* Available records:

——————————

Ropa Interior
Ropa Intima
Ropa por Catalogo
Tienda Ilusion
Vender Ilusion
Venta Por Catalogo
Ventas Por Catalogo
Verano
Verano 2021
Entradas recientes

——————————

* What to do:
Search the entries for the word "Ropa" and gather every line where it appears.

* Output of the task:
Ropa Interior
Ropa Intima
Ropa por Catalogo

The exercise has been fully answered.